Our study highlights the rich diversity of macroinvertebrates in the waters of the upper Selenga basin, which has already been the focus of other studies (Narangarvuu et al., 2014a; Pfeiffer et al., 2021; Yadamsuren et al., 2022). Diversity was higher at higher elevations and in the eastern (upstream) position, and positively influenced by higher values of oxygen and low levels of nitrogen and electrical conductivity. While the lowest diversity was found in a mining area, urbanization and wastewater facilities had a similar effect on diversity. Interestingly, macroarthropod diversity was still high in the upstream Gatsuurt River at G1 and downstream at G3, while it declined midstream at G2 where the highest mining impact occurred, thus pointing to the self-cleaning forces of the watercourse further downstream. For G3, the biotic index showed excellent values, and metal concentrations were reduced, probably due to dilution effects and/or sedimentation.
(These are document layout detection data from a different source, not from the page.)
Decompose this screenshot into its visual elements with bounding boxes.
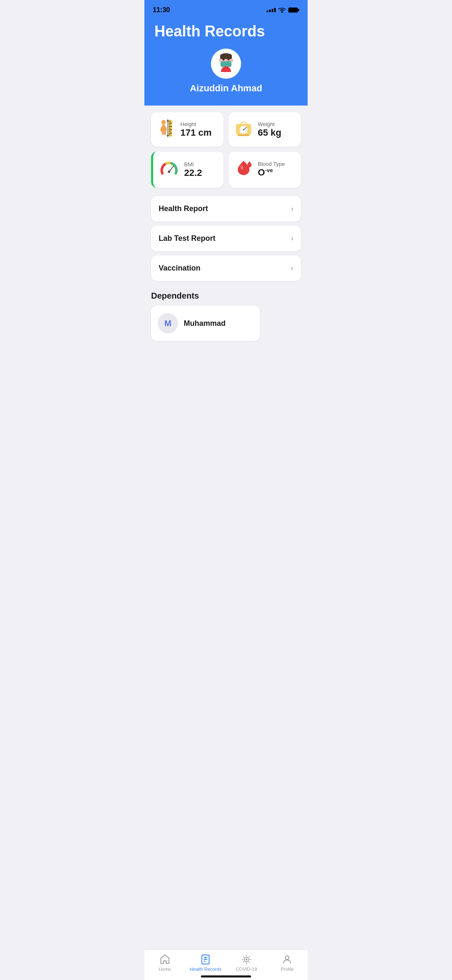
svg-marker-31 [167,119,169,121]
svg-rect-19 [164,132,166,135]
main-content: Height 171 cm [144,106,308,383]
svg-point-44 [168,170,170,173]
vaccination-chevron: › [291,264,293,273]
svg-rect-1 [288,8,298,13]
bmi-icon [159,158,179,181]
avatar-illustration [213,51,239,76]
blood-type-label: Blood Type [258,161,285,167]
weight-card[interactable]: Weight 65 kg [229,112,301,147]
stats-grid: Height 171 cm [151,106,301,188]
svg-point-8 [223,59,225,61]
svg-rect-2 [298,9,299,11]
wifi-icon [278,7,286,13]
status-icons [267,7,299,13]
height-value: 171 cm [180,127,212,138]
svg-marker-32 [167,135,169,137]
height-card[interactable]: Height 171 cm [151,112,223,147]
status-time: 11:30 [153,6,170,14]
bmi-label: BMI [184,161,202,168]
svg-rect-5 [220,56,232,59]
lab-test-label: Lab Test Report [159,234,216,243]
svg-rect-16 [161,127,163,132]
menu-section: Health Report › Lab Test Report › Vaccin… [151,196,301,281]
blood-type-info: Blood Type O-ve [258,161,285,178]
dependent-name: Muhammad [184,319,226,328]
health-report-chevron: › [291,204,293,213]
dependent-avatar: M [158,313,178,333]
weight-value: 65 kg [258,127,281,138]
battery-icon [288,7,299,13]
health-report-label: Health Report [159,204,208,213]
blood-type-value: O-ve [258,167,285,178]
lab-test-item[interactable]: Lab Test Report › [151,226,301,251]
weight-icon [234,119,253,140]
bmi-card[interactable]: BMI 22.2 [151,152,223,188]
lab-test-chevron: › [291,234,293,243]
svg-rect-17 [164,127,167,132]
height-info: Height 171 cm [180,121,212,138]
height-label: Height [180,121,212,127]
weight-info: Weight 65 kg [258,121,281,138]
svg-point-9 [228,59,230,61]
bmi-value: 22.2 [184,168,202,178]
svg-point-14 [162,120,166,124]
avatar-container: Aizuddin Ahmad [154,49,298,94]
blood-icon [234,159,253,180]
user-name: Aizuddin Ahmad [190,83,262,94]
header: Health Records [144,18,308,106]
bmi-info: BMI 22.2 [184,161,202,178]
svg-point-0 [282,12,283,13]
dependents-section: Dependents M Muhammad [151,291,301,341]
svg-rect-41 [238,134,249,136]
page-title: Health Records [154,23,298,40]
weight-label: Weight [258,121,281,127]
health-report-item[interactable]: Health Report › [151,196,301,222]
status-bar: 11:30 [144,0,308,18]
dependents-title: Dependents [151,291,301,301]
blood-type-card[interactable]: Blood Type O-ve [229,152,301,188]
signal-icon [267,8,276,12]
dependent-card[interactable]: M Muhammad [151,306,260,341]
vaccination-label: Vaccination [159,264,200,273]
avatar [211,49,241,79]
vaccination-item[interactable]: Vaccination › [151,255,301,281]
svg-rect-18 [162,132,164,135]
height-icon [157,119,175,140]
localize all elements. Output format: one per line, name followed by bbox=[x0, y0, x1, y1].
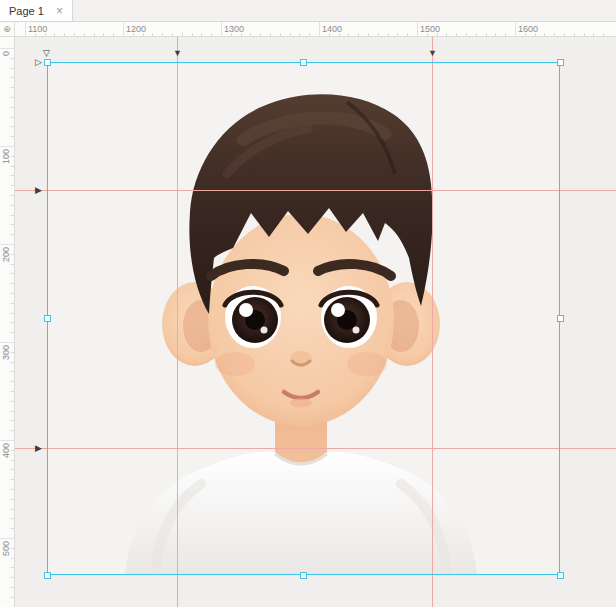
selection-handle[interactable] bbox=[44, 59, 51, 66]
ruler-tick bbox=[11, 293, 14, 294]
ruler-tick bbox=[11, 166, 14, 167]
selection-handle[interactable] bbox=[557, 572, 564, 579]
ruler-tick bbox=[74, 33, 75, 36]
ruler-tick bbox=[11, 401, 14, 402]
ruler-tick bbox=[446, 33, 447, 36]
ruler-tick bbox=[11, 391, 14, 392]
ruler-tick bbox=[94, 33, 95, 36]
ruler-tick bbox=[574, 33, 575, 36]
ruler-tick bbox=[584, 33, 585, 36]
ruler-label: 0 bbox=[1, 51, 11, 56]
ruler-tick bbox=[11, 234, 14, 235]
selection-handle[interactable] bbox=[557, 59, 564, 66]
ruler-tick bbox=[505, 33, 506, 36]
ruler-tick bbox=[309, 33, 310, 36]
ruler-tick bbox=[11, 224, 14, 225]
ruler-tick bbox=[11, 332, 14, 333]
ruler-origin-icon: ⊕ bbox=[3, 24, 11, 34]
ruler-tick bbox=[64, 33, 65, 36]
ruler-tick bbox=[437, 33, 438, 36]
ruler-tick bbox=[11, 597, 14, 598]
guide-marker-left: ▷ bbox=[35, 58, 42, 67]
ruler-tick bbox=[11, 548, 14, 549]
ruler-tick bbox=[123, 22, 124, 37]
ruler-tick bbox=[54, 33, 55, 36]
ruler-tick bbox=[211, 33, 212, 36]
ruler-tick bbox=[162, 33, 163, 36]
ruler-tick bbox=[270, 33, 271, 36]
ruler-tick bbox=[11, 509, 14, 510]
guide-marker-left[interactable]: ▶ bbox=[35, 186, 42, 195]
ruler-tick bbox=[358, 33, 359, 36]
guide-marker-top[interactable]: ▼ bbox=[173, 49, 182, 58]
ruler-tick bbox=[11, 558, 14, 559]
ruler-tick bbox=[0, 440, 15, 441]
ruler-tick bbox=[11, 381, 14, 382]
ruler-tick bbox=[192, 33, 193, 36]
ruler-tick bbox=[11, 87, 14, 88]
ruler-tick bbox=[11, 205, 14, 206]
ruler-tick bbox=[11, 479, 14, 480]
ruler-tick bbox=[368, 33, 369, 36]
ruler-tick bbox=[495, 33, 496, 36]
guide-marker-top: ▽ bbox=[43, 49, 50, 58]
selection-box[interactable] bbox=[47, 62, 560, 575]
ruler-tick bbox=[11, 489, 14, 490]
ruler-tick bbox=[456, 33, 457, 36]
ruler-tick bbox=[11, 567, 14, 568]
ruler-label: 200 bbox=[1, 247, 11, 262]
ruler-tick bbox=[348, 33, 349, 36]
selection-handle[interactable] bbox=[300, 59, 307, 66]
guide-marker-left[interactable]: ▶ bbox=[35, 444, 42, 453]
ruler-tick bbox=[593, 33, 594, 36]
ruler-tick bbox=[11, 587, 14, 588]
horizontal-ruler[interactable]: 110012001300140015001600 bbox=[15, 22, 616, 37]
ruler-tick bbox=[0, 342, 15, 343]
selection-handle[interactable] bbox=[557, 315, 564, 322]
ruler-tick bbox=[11, 68, 14, 69]
ruler-tick bbox=[11, 156, 14, 157]
selection-handle[interactable] bbox=[44, 315, 51, 322]
ruler-tick bbox=[84, 33, 85, 36]
ruler-tick bbox=[11, 215, 14, 216]
ruler-tick bbox=[11, 58, 14, 59]
ruler-tick bbox=[515, 22, 516, 37]
ruler-tick bbox=[11, 460, 14, 461]
ruler-tick bbox=[397, 33, 398, 36]
ruler-tick bbox=[172, 33, 173, 36]
ruler-tick bbox=[11, 430, 14, 431]
design-app-window: Page 1 × ⊕ 110012001300140015001600 0100… bbox=[0, 0, 616, 607]
guide-marker-top[interactable]: ▼ bbox=[428, 49, 437, 58]
ruler-tick bbox=[11, 195, 14, 196]
vertical-ruler[interactable]: 0100200300400500 bbox=[0, 37, 15, 607]
ruler-tick bbox=[250, 33, 251, 36]
ruler-tick bbox=[25, 22, 26, 37]
ruler-tick bbox=[11, 126, 14, 127]
ruler-tick bbox=[260, 33, 261, 36]
ruler-tick bbox=[11, 420, 14, 421]
ruler-tick bbox=[11, 175, 14, 176]
ruler-origin-corner[interactable]: ⊕ bbox=[0, 22, 15, 37]
ruler-tick bbox=[11, 322, 14, 323]
ruler-tick bbox=[241, 33, 242, 36]
ruler-tick bbox=[319, 22, 320, 37]
ruler-tick bbox=[35, 33, 36, 36]
ruler-tick bbox=[11, 303, 14, 304]
ruler-tick bbox=[11, 528, 14, 529]
ruler-tick bbox=[603, 33, 604, 36]
ruler-tick bbox=[221, 22, 222, 37]
ruler-label: 300 bbox=[1, 345, 11, 360]
ruler-tick bbox=[11, 136, 14, 137]
tab-close-icon[interactable]: × bbox=[56, 5, 63, 17]
tab-page-1[interactable]: Page 1 × bbox=[0, 0, 73, 21]
ruler-tick bbox=[0, 146, 15, 147]
ruler-tick bbox=[11, 352, 14, 353]
ruler-tick bbox=[339, 33, 340, 36]
ruler-tick bbox=[564, 33, 565, 36]
selection-handle[interactable] bbox=[44, 572, 51, 579]
ruler-label: 400 bbox=[1, 443, 11, 458]
ruler-tick bbox=[407, 33, 408, 36]
selection-handle[interactable] bbox=[300, 572, 307, 579]
ruler-tick bbox=[280, 33, 281, 36]
ruler-tick bbox=[201, 33, 202, 36]
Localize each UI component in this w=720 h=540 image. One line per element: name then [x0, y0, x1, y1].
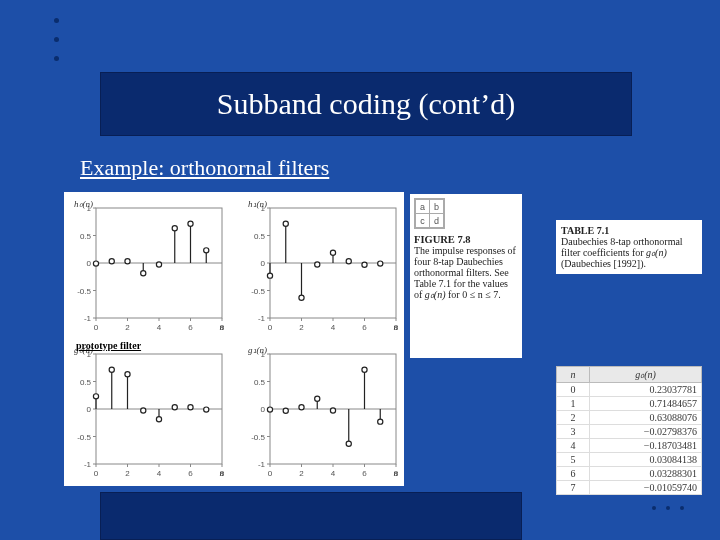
svg-point-37 [204, 248, 209, 253]
svg-text:6: 6 [188, 469, 193, 478]
svg-text:0: 0 [87, 259, 92, 268]
table-row: 10.71484657 [557, 397, 702, 411]
col-n: n [557, 367, 590, 383]
plot-g1: -1-0.500.5102468g₁(n)n [242, 342, 404, 484]
svg-point-65 [283, 221, 288, 226]
svg-point-35 [188, 221, 193, 226]
svg-text:-0.5: -0.5 [251, 433, 265, 442]
table-row: 4−0.18703481 [557, 439, 702, 453]
svg-text:-1: -1 [258, 460, 266, 469]
svg-text:0.5: 0.5 [254, 232, 266, 241]
svg-text:0.5: 0.5 [80, 378, 92, 387]
svg-text:h₁(n): h₁(n) [248, 199, 267, 209]
footer-dots [642, 496, 684, 514]
table-row: 50.03084138 [557, 453, 702, 467]
table-body: 00.2303778110.7148465720.630880763−0.027… [557, 383, 702, 495]
svg-text:0.5: 0.5 [80, 232, 92, 241]
svg-text:2: 2 [125, 469, 130, 478]
svg-point-111 [156, 417, 161, 422]
svg-text:0: 0 [268, 323, 273, 332]
svg-text:0: 0 [268, 469, 273, 478]
svg-text:n: n [220, 468, 225, 478]
svg-point-69 [315, 262, 320, 267]
svg-point-157 [378, 419, 383, 424]
prototype-label: prototype filter [76, 340, 141, 351]
svg-text:4: 4 [157, 323, 162, 332]
slide-bullets [54, 18, 59, 75]
col-g: g₀(n) [590, 367, 702, 383]
svg-text:-0.5: -0.5 [77, 433, 91, 442]
svg-text:6: 6 [188, 323, 193, 332]
svg-point-75 [362, 262, 367, 267]
svg-text:4: 4 [157, 469, 162, 478]
svg-text:0: 0 [261, 405, 266, 414]
table-row: 00.23037781 [557, 383, 702, 397]
svg-point-143 [267, 407, 272, 412]
svg-text:4: 4 [331, 323, 336, 332]
svg-text:-1: -1 [258, 314, 266, 323]
svg-point-63 [267, 273, 272, 278]
svg-text:h₀(n): h₀(n) [74, 199, 93, 209]
svg-point-115 [188, 405, 193, 410]
svg-point-145 [283, 408, 288, 413]
svg-point-27 [125, 259, 130, 264]
svg-text:0: 0 [94, 323, 99, 332]
svg-point-77 [378, 261, 383, 266]
svg-point-109 [141, 408, 146, 413]
svg-text:n: n [394, 322, 399, 332]
svg-point-25 [109, 259, 114, 264]
table-row: 20.63088076 [557, 411, 702, 425]
coefficients-table: n g₀(n) 00.2303778110.7148465720.6308807… [556, 366, 702, 495]
svg-point-117 [204, 407, 209, 412]
svg-text:-0.5: -0.5 [251, 287, 265, 296]
plot-h0: -1-0.500.5102468h₀(n)n [68, 196, 230, 338]
svg-text:2: 2 [299, 469, 304, 478]
svg-point-71 [330, 250, 335, 255]
table-row: 60.03288301 [557, 467, 702, 481]
svg-point-147 [299, 405, 304, 410]
svg-text:0.5: 0.5 [254, 378, 266, 387]
svg-text:2: 2 [299, 323, 304, 332]
svg-point-33 [172, 226, 177, 231]
svg-text:n: n [394, 468, 399, 478]
svg-text:-0.5: -0.5 [77, 287, 91, 296]
svg-point-149 [315, 396, 320, 401]
svg-text:n: n [220, 322, 225, 332]
slide-title: Subband coding (cont’d) [217, 87, 515, 121]
svg-point-113 [172, 405, 177, 410]
svg-point-31 [156, 262, 161, 267]
plot-h1: -1-0.500.5102468h₁(n)n [242, 196, 404, 338]
table-caption: TABLE 7.1 Daubechies 8-tap orthonormal f… [556, 220, 702, 274]
svg-point-23 [93, 261, 98, 266]
plots-panel: -1-0.500.5102468h₀(n)n -1-0.500.5102468h… [64, 192, 404, 486]
figure-number: FIGURE 7.8 [414, 234, 518, 245]
svg-text:2: 2 [125, 323, 130, 332]
svg-point-105 [109, 367, 114, 372]
svg-text:0: 0 [94, 469, 99, 478]
svg-text:4: 4 [331, 469, 336, 478]
figure-caption: ab cd FIGURE 7.8 The impulse responses o… [410, 194, 522, 358]
svg-point-153 [346, 441, 351, 446]
svg-text:6: 6 [362, 323, 367, 332]
example-heading: Example: orthonornal filters [80, 155, 329, 181]
svg-text:-1: -1 [84, 314, 92, 323]
svg-point-29 [141, 271, 146, 276]
svg-point-155 [362, 367, 367, 372]
svg-text:6: 6 [362, 469, 367, 478]
footer-bar [100, 492, 522, 540]
table-row: 7−0.01059740 [557, 481, 702, 495]
svg-point-103 [93, 394, 98, 399]
svg-point-151 [330, 408, 335, 413]
svg-text:0: 0 [87, 405, 92, 414]
svg-point-107 [125, 372, 130, 377]
svg-point-73 [346, 259, 351, 264]
svg-text:g₁(n): g₁(n) [248, 345, 267, 355]
plot-g0: -1-0.500.5102468g₀(n)n [68, 342, 230, 484]
svg-point-67 [299, 295, 304, 300]
subplot-grid-key: ab cd [414, 198, 445, 229]
title-bar: Subband coding (cont’d) [100, 72, 632, 136]
svg-text:0: 0 [261, 259, 266, 268]
svg-text:-1: -1 [84, 460, 92, 469]
table-row: 3−0.02798376 [557, 425, 702, 439]
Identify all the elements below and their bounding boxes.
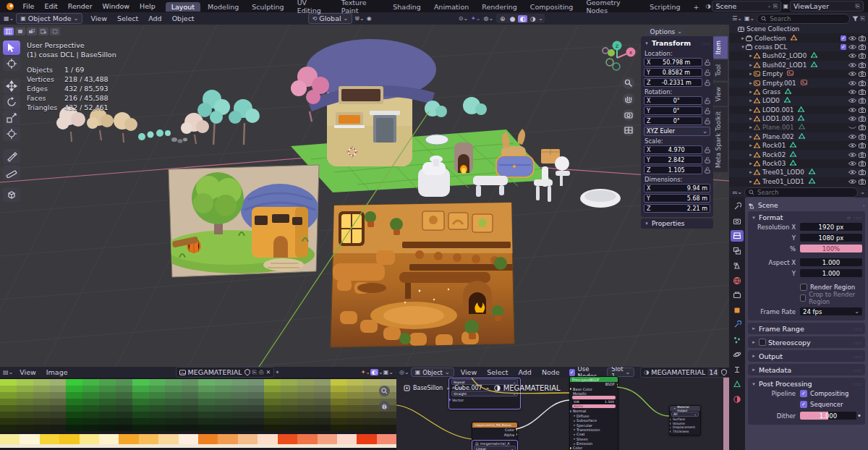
shader-type-selector[interactable]: ▣ Object⌄ xyxy=(411,368,454,377)
rotate-tool[interactable] xyxy=(3,95,20,109)
scale-tool[interactable] xyxy=(3,111,20,125)
filter-icon[interactable] xyxy=(852,16,859,22)
properties-search[interactable] xyxy=(744,187,858,198)
menu-help[interactable]: Help xyxy=(135,2,161,10)
users-count[interactable]: 14 xyxy=(707,368,719,376)
camera-render-icon[interactable] xyxy=(859,116,866,122)
camera-render-icon[interactable] xyxy=(859,161,866,166)
expand-icon[interactable]: ▸ xyxy=(748,98,754,103)
properties-tool-tab[interactable] xyxy=(731,200,744,212)
lock-open-icon[interactable] xyxy=(705,147,710,153)
outliner-search-input[interactable] xyxy=(768,14,845,23)
checkbox-sequencer[interactable]: ✓Sequencer xyxy=(800,401,843,408)
lock-open-icon[interactable] xyxy=(705,157,710,164)
sidebar-tab-view[interactable]: View xyxy=(713,82,728,106)
menu-render[interactable]: Render xyxy=(63,2,98,10)
sidebar-tab-tool[interactable]: Tool xyxy=(713,60,728,81)
camera-render-icon[interactable] xyxy=(859,44,866,50)
outliner-item-empty[interactable]: ▸Empty xyxy=(729,69,868,78)
viewport-menu-view[interactable]: View xyxy=(85,14,112,22)
expand-icon[interactable]: ▸ xyxy=(740,35,746,41)
outliner-item-grass[interactable]: ▸Grass xyxy=(729,88,868,96)
outliner-item-tree01_lod1[interactable]: ▸Tree01_LOD1 xyxy=(729,177,868,186)
shield-fake-user-icon[interactable] xyxy=(244,369,250,375)
menu-edit[interactable]: Edit xyxy=(39,2,62,10)
expand-icon[interactable]: ▸ xyxy=(748,116,754,122)
collection-toggle-icon-3[interactable] xyxy=(38,27,48,35)
new-viewlayer-icon[interactable]: ⎘ xyxy=(856,3,860,10)
proportional-edit-icon[interactable]: ◉ xyxy=(367,15,372,22)
expand-icon[interactable]: ▸ xyxy=(748,179,754,184)
camera-render-icon[interactable] xyxy=(859,80,866,86)
properties-viewlayer-tab[interactable] xyxy=(731,245,744,257)
expand-icon[interactable]: ▸ xyxy=(748,107,754,113)
image-menu-view[interactable]: View xyxy=(14,368,41,376)
shading-material-icon[interactable]: ◐ xyxy=(518,15,527,22)
expand-icon[interactable]: ▸ xyxy=(748,169,754,175)
select-box-tool[interactable] xyxy=(3,41,20,55)
pin-icon[interactable]: ⌖ xyxy=(768,4,770,9)
collection-checkbox[interactable]: ✓ xyxy=(841,35,846,41)
outliner-item-collection[interactable]: ▸Collection✓ xyxy=(729,33,868,42)
expand-icon[interactable]: ▸ xyxy=(748,143,754,148)
image-datablock[interactable]: MEGAMATERIAL ⎘ ⎙ ✕ xyxy=(176,367,275,378)
outliner-item-rock03[interactable]: ▸Rock03 xyxy=(729,159,868,168)
field--[interactable]: 100% xyxy=(800,245,862,252)
field-frame-rate[interactable]: 24 fps⌄ xyxy=(800,307,862,315)
viewport-nav-icons[interactable] xyxy=(623,77,634,136)
value-field[interactable]: X50.798 m xyxy=(644,58,702,67)
expand-icon[interactable]: ▸ xyxy=(748,134,754,140)
overlays-toggle-icon[interactable]: ✦⌄ xyxy=(471,15,480,22)
pack-image-icon[interactable]: ⎙ xyxy=(259,369,263,376)
menu-file[interactable]: File xyxy=(17,2,39,10)
pin-icon[interactable]: ⌖ xyxy=(863,203,865,208)
editor-type-icon[interactable]: ▦⌄ xyxy=(4,15,14,22)
expand-icon[interactable]: ▸ xyxy=(748,124,754,130)
breadcrumb-object[interactable]: BaseSillon xyxy=(413,385,443,391)
expand-icon[interactable]: ▸ xyxy=(748,53,754,59)
lock-open-icon[interactable] xyxy=(705,167,710,174)
annotate-tool[interactable] xyxy=(3,149,20,164)
field-aspect-x[interactable]: 1.000 xyxy=(800,258,862,266)
post-processing-header[interactable]: ▾Post Processing:::: xyxy=(751,379,862,389)
node-menu-view[interactable]: View xyxy=(456,368,482,376)
group-node[interactable]: megamaterial_RN_Bolsas ColorAlpha xyxy=(472,422,518,441)
keyed-slider[interactable]: Alpha xyxy=(572,404,616,408)
zoom-icon[interactable] xyxy=(379,386,390,396)
viewport-menu-select[interactable]: Select xyxy=(112,14,143,22)
camera-render-icon[interactable] xyxy=(859,143,866,148)
outliner-item-lod0[interactable]: ▸LOD0 xyxy=(729,96,868,105)
sidebar-tab-meta-spark-toolkit[interactable]: Meta Spark Toolkit xyxy=(713,107,728,172)
outliner-item-plane-002[interactable]: ▸Plane.002 xyxy=(729,132,868,141)
rotation-mode-dropdown[interactable]: XYZ Euler⌄ xyxy=(644,127,710,136)
workspace-tab-texture-paint[interactable]: Texture Paint xyxy=(336,0,386,15)
breadcrumb-mesh[interactable]: Cube.007 xyxy=(454,385,482,391)
camera-render-icon[interactable] xyxy=(859,107,866,113)
camera-render-icon[interactable] xyxy=(859,89,866,95)
panel-stereoscopy[interactable]: ▸Stereoscopy:::: xyxy=(748,336,865,348)
properties-world-tab[interactable] xyxy=(731,275,744,286)
shader-editor-side-strip[interactable] xyxy=(723,378,729,450)
viewport-menu-add[interactable]: Add xyxy=(143,14,166,22)
eye-icon[interactable] xyxy=(848,169,856,175)
add-workspace-button[interactable]: + xyxy=(687,2,705,12)
gizmo-icon[interactable]: ✦⌄ xyxy=(361,369,370,375)
lock-open-icon[interactable] xyxy=(705,108,710,114)
vector-input[interactable]: Vector xyxy=(449,397,520,402)
new-collection-icon[interactable]: ⎘ xyxy=(861,15,865,22)
expand-icon[interactable]: ▾ xyxy=(740,44,746,50)
workspace-tab-uv-editing[interactable]: UV Editing xyxy=(292,0,334,15)
panel-metadata[interactable]: ▸Metadata:::: xyxy=(748,364,865,375)
workspace-tab-scripting[interactable]: Scripting xyxy=(644,2,686,12)
eye-icon[interactable] xyxy=(848,62,856,68)
camera-render-icon[interactable] xyxy=(859,98,866,103)
overlay-icon[interactable]: ◐ xyxy=(370,369,378,375)
outliner-item-rock02[interactable]: ▸Rock02 xyxy=(729,150,868,158)
outliner-item-tree01_lod0[interactable]: ▸Tree01_LOD0 xyxy=(729,168,868,177)
outliner-item-bush02_lod1[interactable]: ▸Bush02_LOD1 xyxy=(729,61,868,69)
sidebar-tab-item[interactable]: Item xyxy=(713,36,728,59)
properties-output-tab[interactable] xyxy=(731,230,744,242)
collection-toggle-icon-4[interactable] xyxy=(50,27,60,35)
outliner-item-plane-001[interactable]: ▸Plane.001 xyxy=(729,123,868,132)
properties-particles-tab[interactable] xyxy=(731,334,744,346)
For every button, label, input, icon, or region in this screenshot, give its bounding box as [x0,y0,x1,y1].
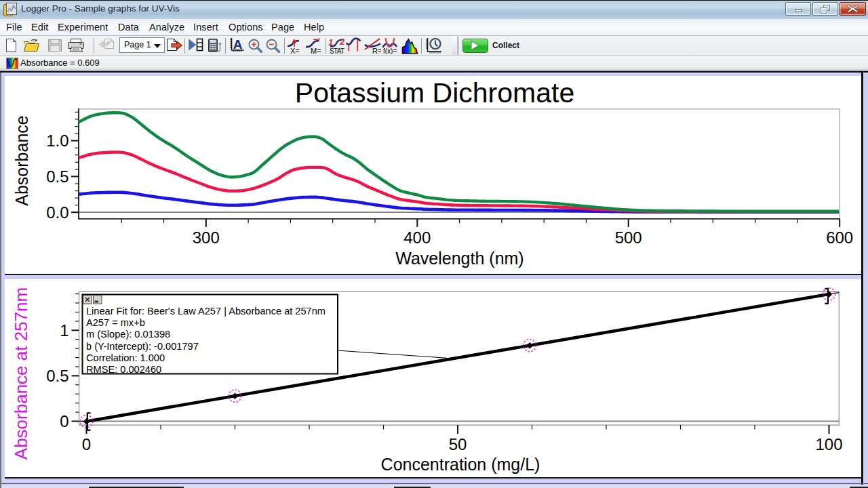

In these cases, metal loads were moderate, while high pH and higher concentrations of Ca2+ and Mg2+ from limestone layers in this area buffered the toxic effect of metals by reducing their bioavailability (as in Rico-Sánchez et al., 2022).

Conclusion

Overall, our results confirm that aquatic macroinvertebrate communities and species respond well to changes in water chemistry, demonstrating their potential as promising biomonitoring tools as known from other regions (Goncharov et al., 2020; Yadamsuren et al., 2022). As hypothesized, we were able to identify indicator species and track changes in invertebrate community composition in relation to pollution patterns.

Environmental monitoring in Mongolia is still mainly conducted by academic institutions, industry, and foreign research projects, while implementation by government agencies is less advanced. However, given the public health implications of metal pollution (Kaus et al., 2017), a more active role for the government is imperative. Long-term invertebrate monitoring of water bodies is a cost-effective method that can form the basis for a comprehensive government monitoring system, which is likely to be essential given the increasing demand for water from mining, agriculture, livestock, and a growing human population.